International non-profit organization

Django Girls is an international non-profit organization started by two Polish women, Ola Sitarska and Ola Sendecka, to inspire women from all backgrounds to get interested in technology and to become programmers, offering a safe and friendly environment. It is known for the free workshops it hosts to help women to learn to program and for its Django tutorial. It is often supported by the Python Software Foundation, and they often hold sessions at the Python Conference.

== History ==
The first Django Girls workshop, which kicked off Django Girls, happened during EuroPython 2014, in Berlin. Ola Sitarska and Ola Sendecka decided to use Django and Python because both are open source code platforms, which may help women developing their own ideas. Since then, the initiative has spread worldwide, reaching countries like Argentina, Australia, Bolivia, Brazil, Colombia, Ecuador, Ghana, Nigeria, United Kingdom, Peru, United States, Zimbabwe and many others.

== Tutorial ==
The tutorial, which teaches how to create and deploy a blog application using Django, is maintained and updated by the Django Girls community, using Github. As of May 2018, the Django Girls tutorial has been published online in 14 languages besides its original English version. As of May 2018, more than 1,000,000 users have visited its website.

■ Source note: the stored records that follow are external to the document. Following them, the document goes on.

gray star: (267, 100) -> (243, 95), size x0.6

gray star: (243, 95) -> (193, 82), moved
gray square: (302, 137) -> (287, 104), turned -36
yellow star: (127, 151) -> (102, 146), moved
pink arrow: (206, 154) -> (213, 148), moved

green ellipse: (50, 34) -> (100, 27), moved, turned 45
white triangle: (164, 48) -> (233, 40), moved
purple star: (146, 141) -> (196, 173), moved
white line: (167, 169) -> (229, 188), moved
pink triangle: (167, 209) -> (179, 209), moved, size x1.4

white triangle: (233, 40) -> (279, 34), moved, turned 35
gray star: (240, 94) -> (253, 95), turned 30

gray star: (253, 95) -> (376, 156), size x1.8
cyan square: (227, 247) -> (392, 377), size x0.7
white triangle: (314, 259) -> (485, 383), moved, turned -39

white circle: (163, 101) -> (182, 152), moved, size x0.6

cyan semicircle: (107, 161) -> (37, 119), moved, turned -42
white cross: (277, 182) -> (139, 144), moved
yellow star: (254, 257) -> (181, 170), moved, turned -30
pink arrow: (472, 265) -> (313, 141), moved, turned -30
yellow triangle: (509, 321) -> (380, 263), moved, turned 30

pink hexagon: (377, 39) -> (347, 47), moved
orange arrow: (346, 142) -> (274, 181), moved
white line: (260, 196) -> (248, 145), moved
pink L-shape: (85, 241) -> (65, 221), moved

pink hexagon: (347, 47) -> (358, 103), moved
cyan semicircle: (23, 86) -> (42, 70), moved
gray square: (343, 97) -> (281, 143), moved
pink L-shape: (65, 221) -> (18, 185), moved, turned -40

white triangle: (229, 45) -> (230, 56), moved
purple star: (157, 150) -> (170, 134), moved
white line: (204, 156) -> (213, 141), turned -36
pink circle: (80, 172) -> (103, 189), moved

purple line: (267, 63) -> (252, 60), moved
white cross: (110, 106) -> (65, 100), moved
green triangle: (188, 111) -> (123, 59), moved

== Django Girls workshops ==
Using a manual provided by the organization, Django Girls volunteers offer free one or two days workshops in many cities of the world, usually held during weekends. It is aimed at complete beginners, teaching about HTML, CSS, Python and Django. As of May 2018, 414 cities across 90 countries have hosted Django Girls workshops, with Accra, Athens, Florence, Kathmandu, Lagos, Lahore, Oxford, and São José dos Campos among them. As of May 2018, over 14,000 women have attended Django Girls workshops held across the globe.